Shareholders voted in favour of the unusual funding agreement at a lengthy and sometimes fiery annual general meeting on Wednesday, in which chairman Lachlan Murdoch backed Ten boss Hamish McLennan to keep his chairmanship of real estate classified company REA Group.
The Australian Shareholders Association had called for Mr McLennan to resign as chairman of REA, arguing Ten's turnaround required his full concentration.
But Mr Murdoch said Mr McLennan's digital media experience with REA Group would help Ten as it sought to preserve advertising margins in traditional broadcasting while seeking a high-yielding audience online.
Mr Murdoch said Ten's new digital platform, Tenplay, was "generating significant growth" for its online advertising revenue, and although it was early days it "would be remiss of us not to have a strategy".
And with free-to-air broadcasters battling "tremendous headwinds", Mr Murdoch urged the government to review Australia's media laws, arguing that the local content required of free-to-air broadcasters was at risk as online content stole eyeballs.
"In the converged media environment exactly the same content is often delivered across multiple different platforms - pay television, mobile, internet and free-to-air television - each of which is subject to a different level of regulations," he said.

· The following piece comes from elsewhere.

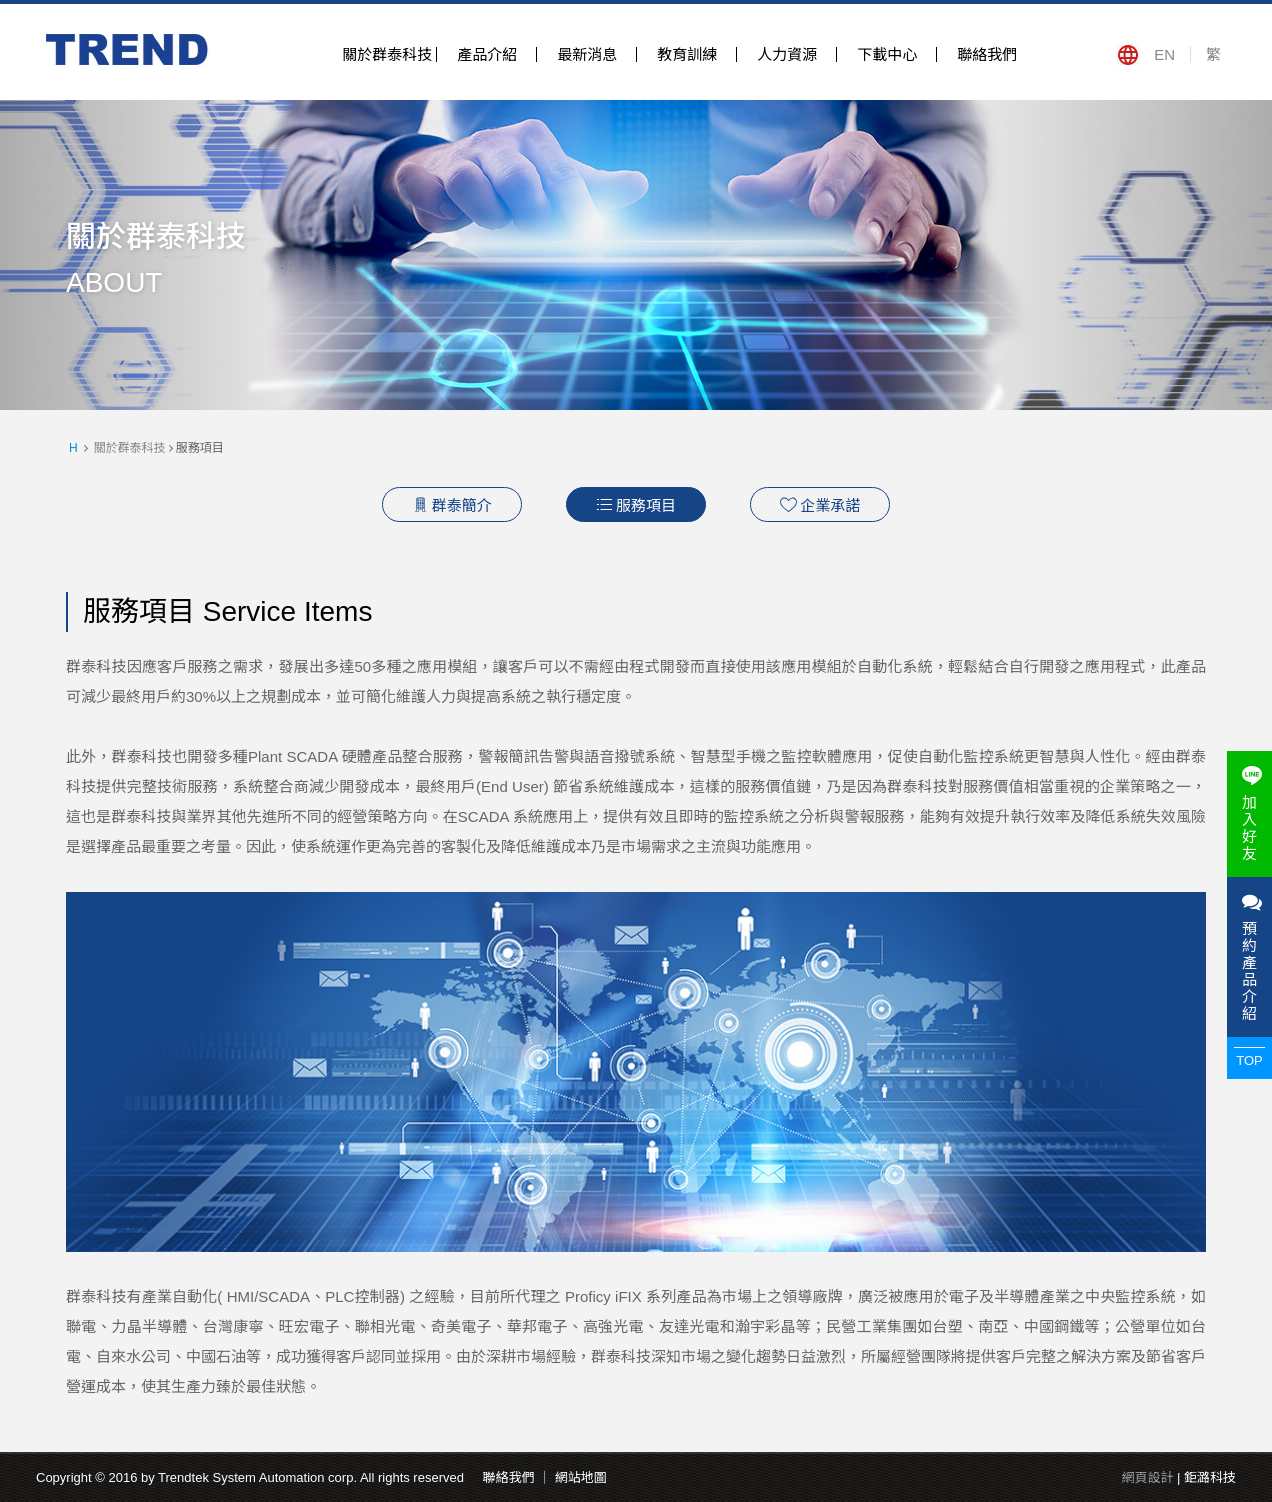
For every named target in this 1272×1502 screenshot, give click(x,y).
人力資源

"A level playing field across content rules, tax levies and diversity is vital to maintain the strength and competitiveness of Australian media and its ability to continue to invest heavily in local content."
Ten, the fourth-rating broadcaster behind the ABC, has battled low ratings, a weak share price and executive turnover.
Mr McLennan told shareholders that although Ten's ratings in 2013 were "unacceptable", there had been a positive response to the company's shift from the youth market.
"Since we shifted Ten's focus to people 25 to 54, we have seen growth in our audience in that demographic. It is early days but we have seen increases. Just as importantly, our advertising revenue has stabilised in recent months."
Ten, Fox Sports Australia and Foxtel this week announced a six-year, $241 million deal to broadcast the V8 Supercars motor racing series.
Mr McLennan said Ten was focused for 2014 on improving ratings, revenue and shareholder returns through premium sport, "event" television, premium drama, a 6pm family entertainment show, news and US content.
Ten shareholders approved a $200 million loan from the Commonwealth Bank, guaranteed by shareholders Mr Murdoch, Bruce Gordon and James Packer. In supporting the deal, the ASA said "financial freedom is required if the company is to survive, and yes, if the new initiatives and programming fail we could be handing over control of the administration process to people who own one-third of the company".